▶ _TASK DETAILS_:
Please copy every line with the string "velikost" from the entries below.

Saved data entries:
■ ■ ■
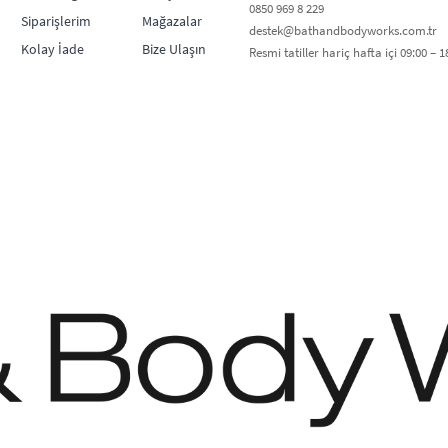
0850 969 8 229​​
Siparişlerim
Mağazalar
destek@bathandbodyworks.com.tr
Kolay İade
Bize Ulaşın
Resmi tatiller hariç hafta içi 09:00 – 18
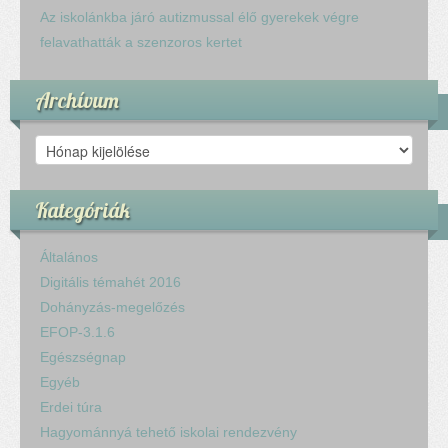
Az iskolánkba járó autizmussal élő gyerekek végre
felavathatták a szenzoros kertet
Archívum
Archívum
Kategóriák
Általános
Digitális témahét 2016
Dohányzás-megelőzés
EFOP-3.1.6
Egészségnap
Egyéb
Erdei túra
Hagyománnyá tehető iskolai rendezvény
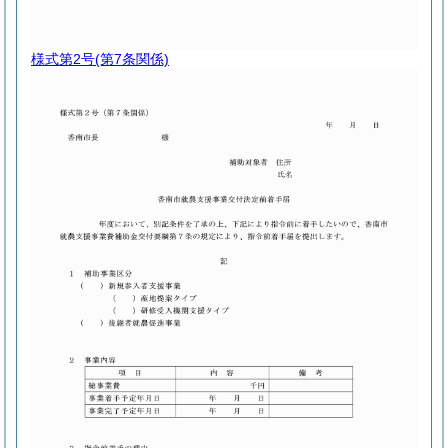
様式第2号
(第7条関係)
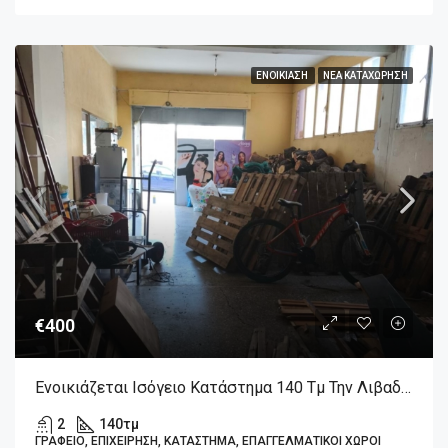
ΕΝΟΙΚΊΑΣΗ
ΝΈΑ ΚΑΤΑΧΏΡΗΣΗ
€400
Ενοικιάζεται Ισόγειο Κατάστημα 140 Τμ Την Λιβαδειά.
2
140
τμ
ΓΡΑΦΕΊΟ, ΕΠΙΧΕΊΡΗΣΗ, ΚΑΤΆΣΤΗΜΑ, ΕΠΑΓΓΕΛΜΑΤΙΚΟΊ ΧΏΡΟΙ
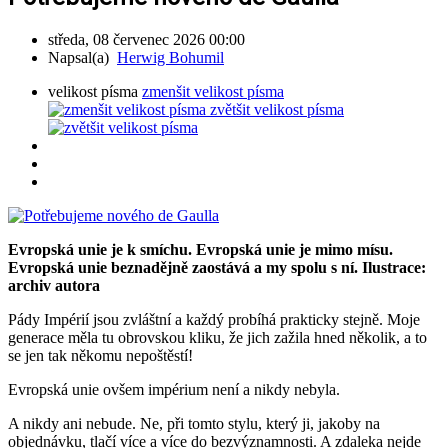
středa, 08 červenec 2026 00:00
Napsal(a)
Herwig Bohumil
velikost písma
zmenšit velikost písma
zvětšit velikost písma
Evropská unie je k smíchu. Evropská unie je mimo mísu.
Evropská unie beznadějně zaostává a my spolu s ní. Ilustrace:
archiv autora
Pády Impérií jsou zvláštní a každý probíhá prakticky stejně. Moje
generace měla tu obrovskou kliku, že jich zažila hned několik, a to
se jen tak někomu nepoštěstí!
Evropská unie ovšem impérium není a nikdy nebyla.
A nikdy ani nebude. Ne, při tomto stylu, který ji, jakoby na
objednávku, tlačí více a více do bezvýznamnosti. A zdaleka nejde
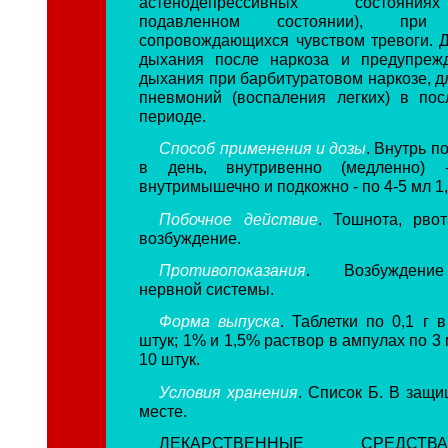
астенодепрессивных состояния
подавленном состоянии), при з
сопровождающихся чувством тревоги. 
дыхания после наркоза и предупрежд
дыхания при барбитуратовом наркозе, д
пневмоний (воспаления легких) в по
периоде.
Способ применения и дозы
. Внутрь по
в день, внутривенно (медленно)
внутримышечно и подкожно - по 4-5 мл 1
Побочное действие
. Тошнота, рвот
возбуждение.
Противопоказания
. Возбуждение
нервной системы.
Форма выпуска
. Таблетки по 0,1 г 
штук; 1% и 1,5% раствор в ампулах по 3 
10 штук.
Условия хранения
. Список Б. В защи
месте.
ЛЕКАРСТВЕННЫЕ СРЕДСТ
■ ■ ■
▶ _TASK RESPONSE_:
velikost písma
zmenšit velikost písma
zvětšit velikost písma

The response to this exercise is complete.